#Brain_Computer_Interface {1}-Brain Computer Interface Explained in 5 minutes

Elon Musk demonstrated a Neuralink link on pigs, showing a coin-sized device without wires. Musk said the Neuralink can help fight blindness, memory loss, insomnia, and other medical conditions. Let us explore together the world of brain computer interface.
Imagine moving a mechanical arm by just thinking about it. Or playing a video game using only your mind. Although it may seem like science fiction, scientists and engineers have been developing this technology for decades.
The field of brain-computer interfaces relies on the ability of the brain to be able to generate certain types of responses that can then be harnessed by computers, to be
able to be interpreted by computers. Scientists are developing safe, non-invasive devices that can connect to the brain to accomplish things like controlling a prosthetic arm or sending commands to a computer.
When we are looking at the development of this whole field of brain-computer interfaces is to think of it in terms of studying how the brain controls the body. It could be telling the legs to jump in the air, or activating glands to produce sweat, the body's actions and
functions are controlled by neurons. They communicate information to and from the brain and the rest of the nervous system using chemical and electrical signals. So neurons are sending these electrical pulses to each other and eventually to the muscles that are then controlling my body.

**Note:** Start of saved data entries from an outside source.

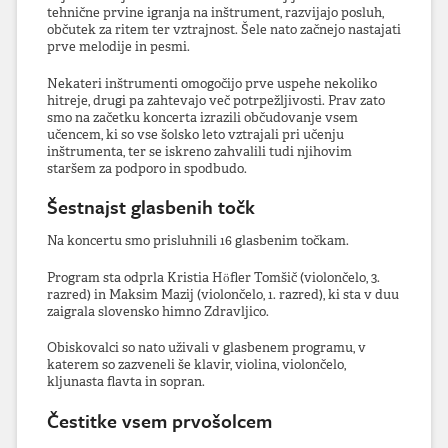
tehnične prvine igranja na inštrument, razvijajo posluh,
občutek za ritem ter vztrajnost. Šele nato začnejo nastajati
prve melodije in pesmi.
Nekateri inštrumenti omogočijo prve uspehe nekoliko
hitreje, drugi pa zahtevajo več potrpežljivosti. Prav zato
smo na začetku koncerta izrazili občudovanje vsem
učencem, ki so vse šolsko leto vztrajali pri učenju
inštrumenta, ter se iskreno zahvalili tudi njihovim
staršem za podporo in spodbudo.
Šestnajst glasbenih točk
Na koncertu smo prisluhnili 16 glasbenim točkam.
Program sta odprla Kristia Höfler Tomšič (violončelo, 3.
razred) in Maksim Mazij (violončelo, 1. razred), ki sta v duu
zaigrala slovensko himno Zdravljico.
Obiskovalci so nato uživali v glasbenem programu, v
katerem so zazveneli še klavir, violina, violončelo,
kljunasta flavta in sopran.
Čestitke vsem prvošolcem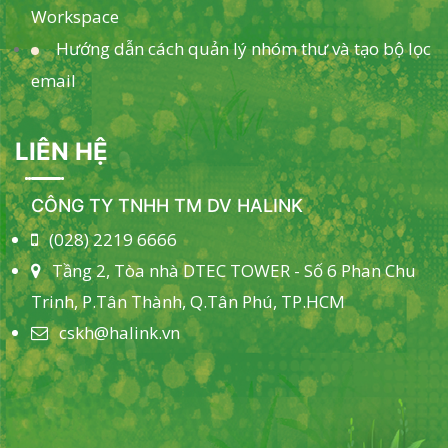
Workspace
Hướng dẫn cách quản lý nhóm thư và tạo bộ lọc
email
LIÊN HỆ
CÔNG TY TNHH TM DV HALINK
(028) 2219 6666
Tầng 2, Tòa nhà DTEC TOWER - Số 6 Phan Chu
Trinh, P.Tân Thành, Q.Tân Phú, TP.HCM
cskh@halink.vn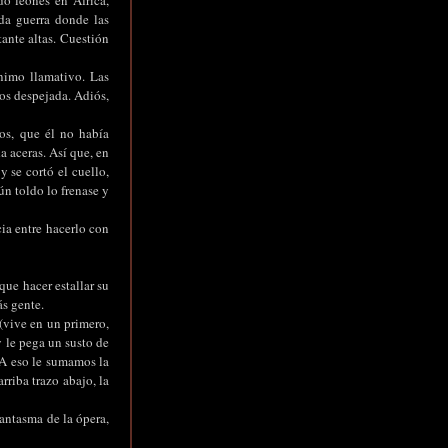
do leones en África,
oda guerra donde las
tante altas. Cuestión
ínimo llamativo. Las
os despejada. Adiós,
os, que él no había
a aceras. Así que, en
 se cortó el cuello,
n toldo lo frenase y
cia entre hacerlo con
que hacer estallar su
ás gente.
(vive en un primero,
y le pega un susto de
 A eso le sumamos la
rriba trazo abajo, la
antasma de la ópera,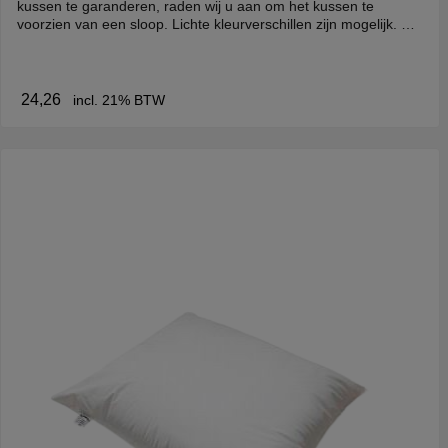
kussen te garanderen, raden wij u aan om het kussen te
voorzien van een sloop. Lichte kleurverschillen zijn mogelijk. De
slopen zijn verkrijgbaar in: katoen katoen/polyester badstof
fluweel brandvertragend
24,26
incl. 21% BTW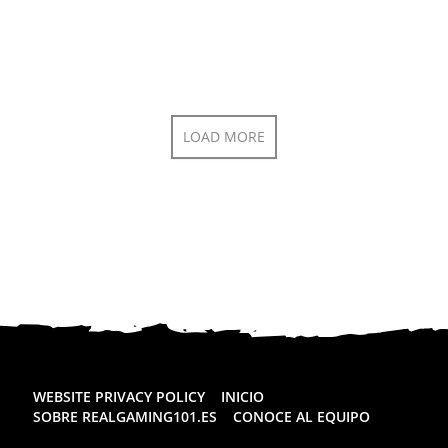
LOAD MORE
WEBSITE PRIVACY POLICY
INICIO
SOBRE REALGAMING101.ES
CONOCE AL EQUIPO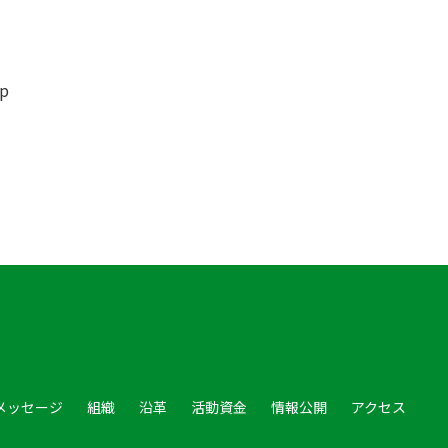
p
メッセージ
組織
沿革
活動資金
情報公開
アクセス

And as the brain controls muscles, researchers can use new technologies to tap into these signals to control machines. The understanding of how the brain controls movement led
to the development of devices and algorithms, which can be implemented on a computer that recognize these patterns in the activity of brain cells and then correspondingly move
an artificial device.
To demonstrate how this technology works, the scientists and their students use a brain computer interface that allows them to study nonverbal communication. First, the student is fitted with an electroencephalogram cap, which is a series of electrodes placed on the scalp to record brain signals. When a question appears on the monitor, the student answers "yes" or "no" by looking at one of the flashing lights, which are blinking at different frequencies. When the subject's eyes focus on one of the response lights, the frequency of that specific light is picked up by the visual cortex in the brain and measured by the electroencephalogram cap. 12 hertz represents a "yes" frequency, while a "no" is at a frequency of 13 hertz. The computer interprets this signal and moves the cursor in the direction of the response.
Using an electroencephalogram cap is not the only way to measure brain activity. Some brain computer interfaces use a method called electrocorticography. It also records brain activity but unlike the electroencephalogram cap, it is surgically placed directly on the surface of the brain, providing a clearer signal and more precise information.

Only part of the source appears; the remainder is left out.